Luis G. Alvarez, a former New York City detective who pleaded with Congress this month to extend health benefits to police officers, firefighters and other emergency workers who responded to the Sept. 11, 2001, terrorist attacks, died on Saturday in a hospice in Rockville Centre, N.Y. He was 53.
His family announced his death in a post on Facebook. The cause was complications of colorectal cancer, for which Mr. Alvarez received a diagnosis in 2016. The disease was linked to the three months he had spent at the site of the toppled World Trade Center towers in Lower Manhattan, searching for survivors and for remains of his fellow officers on nearby rooftops and in the toxic rubble at ground zero.
Mr. Alvarez, the father of three sons, including two teenagers, delivered a raspy appeal before a House Judiciary subcommittee in Washington on June 11 to replenish the September 11th Victim Compensation Fund.
He appeared alongside Jon Stewart, the former host of “The Daily Show,” who delivered a passionate call for justice on behalf of the victims.
The refunding bill passed the full committee unanimously, and Senator Mitch McConnell of Kentucky, the Republican majority leader, agreed to allow the legislation to go to a floor vote in August.
“You need to be covered,” Mr. Alvarez said in an interview on Fox News a week after his testimony. “I’m lucky to have the health care that I’ve got, but there are guys out there who don’t have it. In terms of going through the stress of fighting cancer, they’re also fighting the financial stress of the health care.”
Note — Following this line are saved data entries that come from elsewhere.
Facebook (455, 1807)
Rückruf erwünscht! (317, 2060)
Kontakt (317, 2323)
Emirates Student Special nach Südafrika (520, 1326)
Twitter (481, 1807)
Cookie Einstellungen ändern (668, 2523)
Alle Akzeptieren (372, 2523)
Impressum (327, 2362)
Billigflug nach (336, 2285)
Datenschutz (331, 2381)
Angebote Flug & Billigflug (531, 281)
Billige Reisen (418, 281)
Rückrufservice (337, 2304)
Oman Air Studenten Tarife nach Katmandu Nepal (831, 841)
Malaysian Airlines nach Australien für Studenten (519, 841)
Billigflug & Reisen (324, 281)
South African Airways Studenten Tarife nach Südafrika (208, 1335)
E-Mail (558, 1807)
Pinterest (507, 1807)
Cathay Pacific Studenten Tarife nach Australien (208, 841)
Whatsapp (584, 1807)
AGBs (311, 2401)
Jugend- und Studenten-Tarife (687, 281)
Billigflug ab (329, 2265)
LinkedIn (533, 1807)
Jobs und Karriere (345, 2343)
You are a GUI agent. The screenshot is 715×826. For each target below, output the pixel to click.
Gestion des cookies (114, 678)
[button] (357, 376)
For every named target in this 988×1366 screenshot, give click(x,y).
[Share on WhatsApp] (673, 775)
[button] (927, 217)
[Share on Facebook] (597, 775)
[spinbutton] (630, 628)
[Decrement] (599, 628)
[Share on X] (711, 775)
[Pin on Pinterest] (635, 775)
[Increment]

He added: “I’m no one special, and I did what all the other guys did. Now we are paying the price for it.” He continued:
“I got sick 16 years after the fact. And there’s workers out there who say, ‘This isn’t going to happen to me. I’m O.K. The time has passed.’ The time doesn’t … is not going to pass.”
Before the House committee Mr. Alvarez said: “I will not stand by and watch as my friends with cancer from 9/11 like me are valued less than anyone else because of when they get sick. You made me come here the day before my 69th round of chemo. I’m going to make sure that you never forget to take care of the 9/11 responders.”
The next day, though, he was too disoriented to receive treatment. Tests determined that his liver was failing. Within a week, he was admitted to a hospice in Rockville Centre, on Long Island.
Luis Gustavo Alvarez was born in October 1965 in Havana, Cuba. After graduating in 1983 from Monsignor McClancy Memorial High School in the East Elmhurst neighborhood, he served in the Marines and studied at City College of the City University of New York. He joined the New York Police Department in 1990.
Initially assigned to the 108th Precinct in Long Island City, Queens, in 1993, he was transferred to the Narcotics Division and promoted to detective two years later. After working undercover as a detective first grade, he sought a less stressful assignment and, in 2004, volunteered for the Bomb Squad.
Mr. Alvarez was recognized five times for excellent police work. He retired in 2010. He later worked for the Department of Homeland Security in a less demanding job, retiring when his illness became too debilitating.
His survivors include his mother, Aida; his father, Felipe; his wife, Alaine Parker Alvarez; his sons, David, Tyler and Benjamin; his sister, Aida Lugo; and his brothers, Fernando and Phil.
CreditZach Gibson/Getty Images
The $7.3 billion September 11th Victim Compensation Fund was opened to emergency responders and their families by the federal government in 2011 to compensate for deaths and illnesses related to toxic exposure from the terrorist-related aircraft crashes of Sept. 11, 2001, and the cleanup during the immediate aftermath.
The fund is projected to be depleted at the end of 2020.
“We will reach the point soon, most likely this year,” Senator Chuck Schumer of New York said this month, “when more will have died from 9/11-related illnesses than on 9/11 itself.”
So far, about 21,000 claimants have received some $5 billion. An additional 19,000 or so claims are pending.
To redeem new claims and prevent reductions in prior ones, the House Judiciary Committee endorsed the bill sponsored by Representatives Peter T. King, Republican of Long Island, and Carolyn Maloney, Democrat of Manhattan, to extend the fund for decades. The full House is expected to do so next month.
“I did not want to be anywhere else but ground zero when I was there,” Mr. Alvarez told Congress. He added, though: “Now the 9/11 illnesses have taken many of us, and we are all worried about our children, our spouses and our families and what happens if we are not here.”
On June 26, when emergency medical workers met with Mr. McConnell, one man clasped the senator’s hand; when that man, John Feal, a demolition supervisor who lost part of his foot in an accident at ground zero, released his grip, the senator was holding Mr. Alvarez’s New York City police badge.
“For a New York City police officer to give up his badge, that’s like somebody donating an organ,” Mr. Feal later told CNN, “and Luis wanted the Senate majority leader to understand the importance of this, and to be reminded that people are sick and dying.”